Incorrigibles (Destins brisés des bagnardes de Guyane) est la nouvelle création de la compagnie Entropique. Océane Chapuis et Jeanne Zerwetz, duo de danse contemporaine, présenteront cette pièce dans le cadre de la programmation TOMA à Avignon, sur la scène de la Chapelle du Verbe incarné, du 12 au 16 juillet 2026, pour cinq représentations.

À travers l’histoire oubliée des femmes envoyées au bagne de Guyane entre 1859 et 1905, les chorégraphes Océane Chapuis et Jeanne Zerwetz annoncent une création qui croise mémoire historique et écriture chorégraphique. Une création qui explore, par la danse, la mémoire des bagnardes de Guyane et fait de la sororité une réponse à la domination des corps.

Incorrigibles (Destins brisés des bagnardes de Guyane) puise dans un épisode largement méconnu de l’histoire coloniale française pour nourrir un duo de danse contemporaine. Créé par la Compagnie Entropique, le spectacle est présenté dans le cadre de la programmation TOMA du Festival Off d’Avignon, à la Chapelle du Verbe incarné, du 12 au 16 juillet 2026.

Derrière cette histoire collective se dessinent aussi des destins singuliers. Celui de Lumina Sophie, devenue l’une des grandes figures de l’insurrection du sud en Martinique avant d’être déportée au bagne de Guyane, où elle mourra à Saint-Laurent-du-Maroni. Longtemps restée dans l’ombre, son histoire a retrouvé une place dans la mémoire collective grâce au travail de l’historien Gilbert Pago, qui lui a consacré une biographie. Celle de Marie Bartete, autre femme au destin exceptionnel, récemment remise en lumière par un documentaire signé Katia-Christiane Ferré. Des recherches qui témoignent aussi de cette volonté de faire sortir ces parcours de l’oubli. En s’inspirant de ces trajectoires, Incorrigibles participe à son tour à ce travail de mémoire et cherche à « mettre en résonance les drames d’hier et les luttes d’aujourd’hui » comme le promettent Océane Chapuis et Jeanne Zerwetz.
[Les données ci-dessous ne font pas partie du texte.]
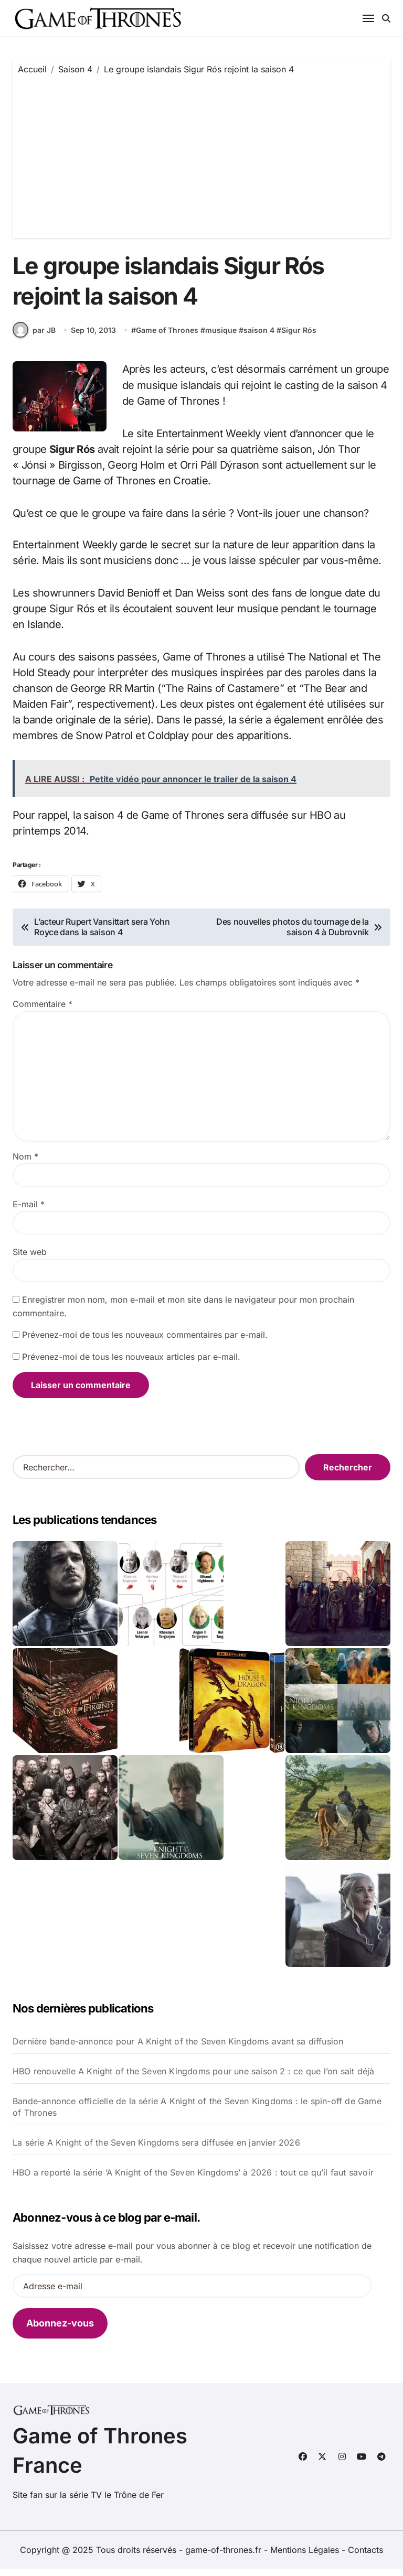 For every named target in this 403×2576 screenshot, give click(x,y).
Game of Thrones (167, 337)
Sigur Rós (298, 337)
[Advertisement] (203, 154)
Incorrigibles : la sororité face à l’Histoire
Le spectacle s’annonce comme une traversée sensible de cette mémoire. La compagnie fait le choix du mouvement pour évoquer ces existences : des corps qui se soutiennent, se relèvent, s’effleurent, s’agrippent et résistent. Une écriture chorégraphique qui semble chercher moins à illustrer les événements qu’à en faire ressentir la violence autant que l’humanité. Un parti pris qui suscite la curiosité et l’intérêt. Là où l’on pourrait attendre une fresque historique, Incorrigibles semble vouloir déplacer le regard vers ce que les corps portent encore aujourd’hui. Le passé colonial se confronte à des questionnements toujours d’actualité : les violences faites aux femmes, le contrôle exercé sur leurs corps et les formes de résistance qu’elles inventent.
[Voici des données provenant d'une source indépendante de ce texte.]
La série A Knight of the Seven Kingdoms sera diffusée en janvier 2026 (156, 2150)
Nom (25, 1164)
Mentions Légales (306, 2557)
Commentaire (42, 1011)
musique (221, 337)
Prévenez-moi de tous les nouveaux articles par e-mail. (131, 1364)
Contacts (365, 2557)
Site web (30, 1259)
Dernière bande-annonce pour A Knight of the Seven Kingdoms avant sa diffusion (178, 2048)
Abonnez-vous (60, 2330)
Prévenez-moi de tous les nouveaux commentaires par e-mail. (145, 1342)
Cette résistance, Jeanne Zerwetz et Océane Chapuis ont choisi de l’envisager collectivement. La relation entre les deux interprètes laisse entrevoir une place essentielle accordée à la sororité : bien plus que comme un concept, mais comme une présence physique, un soutien, une manière de tenir debout lorsque tout vacille. Elles poursuivent également le travail que mène la compagnie autour des récits invisibilisés et de la mémoire. En croisant histoire, danse et engagement artistique, Incorrigibles annonce une proposition qui s’adresse autant à la sensibilité qu’à la réflexion.

Entropique défend « une approche sensible et poétique du geste chorégraphique où la danse est une invitation au partage, à la joie et à la rencontre ». Avec Incorrigibles, elle invite le public du Off d’Avignon à découvrir une histoire longtemps reléguée dans l’ombre, portée par deux corps qui choisissent la danse pour la faire ressurgir.